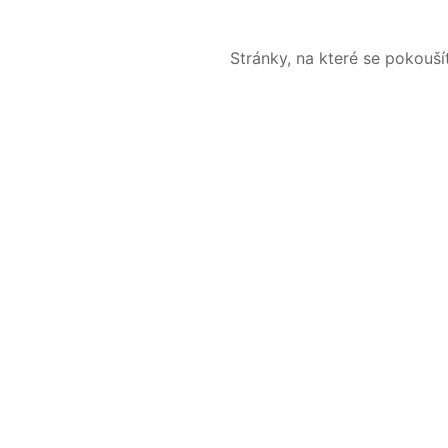
Stránky, na které se pokouš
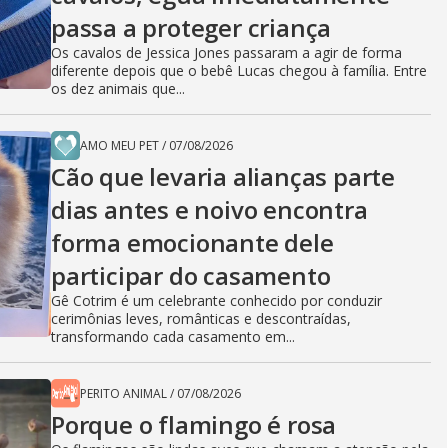
passa a proteger criança
Os cavalos de Jessica Jones passaram a agir de forma
diferente depois que o bebê Lucas chegou à família. Entre
os dez animais que...
AMO MEU PET
/
07/08/2026
Cão que levaria alianças parte
dias antes e noivo encontra
forma emocionante dele
participar do casamento
Gê Cotrim é um celebrante conhecido por conduzir
cerimônias leves, românticas e descontraídas,
transformando cada casamento em...
PERITO ANIMAL
/
07/08/2026
Porque o flamingo é rosa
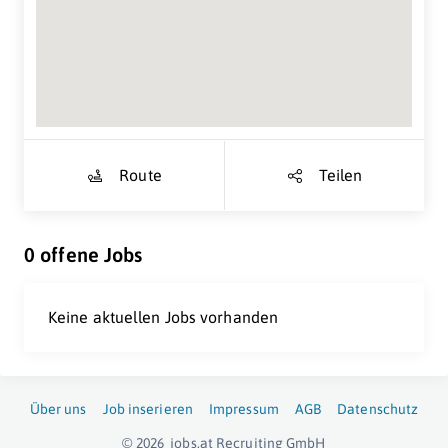
Suche Standort...
Route
Teilen
0 offene Jobs
Keine aktuellen Jobs vorhanden
Über uns
Job inserieren
Impressum
AGB
Datenschutz
© 2026
jobs.at
Recruiting GmbH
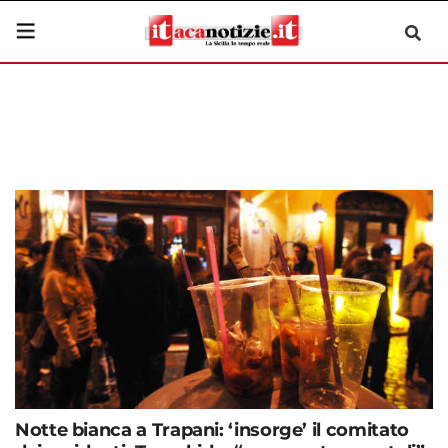
Notte bianca a Trapani: ‘insorge’ il comitato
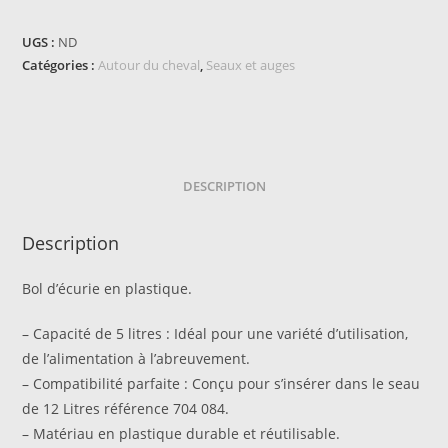
d'écurie
Hippotonic
UGS :
ND
5L
Catégories :
Autour du cheval
,
Seaux et auges
DESCRIPTION
Description
Bol d’écurie en plastique.
– Capacité de 5 litres : Idéal pour une variété d’utilisation,
de l’alimentation à l’abreuvement.
– Compatibilité parfaite : Conçu pour s’insérer dans le seau
de 12 Litres référence 704 084.
– Matériau en plastique durable et réutilisable.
***
▶ _Prompt_:
Once the pictures are set aside, retype the rest of the listing exactly.

▶ _Exercise solution_:
Stránky, na které se pokouš
passa a proteger criança
Os cavalos de Jessica Jones passaram a agir de forma
diferente depois que o bebê Lucas chegou à família. Entre
os dez animais que...
AMO MEU PET
/
07/08/2026
Cão que levaria alianças parte
dias antes e noivo encontra
forma emocionante dele
participar do casamento
Gê Cotrim é um celebrante conhecido por conduzir
cerimônias leves, românticas e descontraídas,
transformando cada casamento em...
PERITO ANIMAL
/
07/08/2026
Porque o flamingo é rosa
Suche Standort...
Route
Teilen
0 offene Jobs
Keine aktuellen Jobs vorhanden
Über uns
Job inserieren
Impressum
AGB
Datenschutz
© 2026
jobs.at
Recruiting GmbH
Notte bianca a Trapani: ‘insorge’ il comitato
d'écurie
Hippotonic
UGS :
ND
5L
Catégories :
Autour du cheval
,
Seaux et auges
DESCRIPTION
Description
Bol d’écurie en plastique.
– Capacité de 5 litres : Idéal pour une variété d’utilisation,
de l’alimentation à l’abreuvement.
– Compatibilité parfaite : Conçu pour s’insérer dans le seau
de 12 Litres référence 704 084.
– Matériau en plastique durable et réutilisable.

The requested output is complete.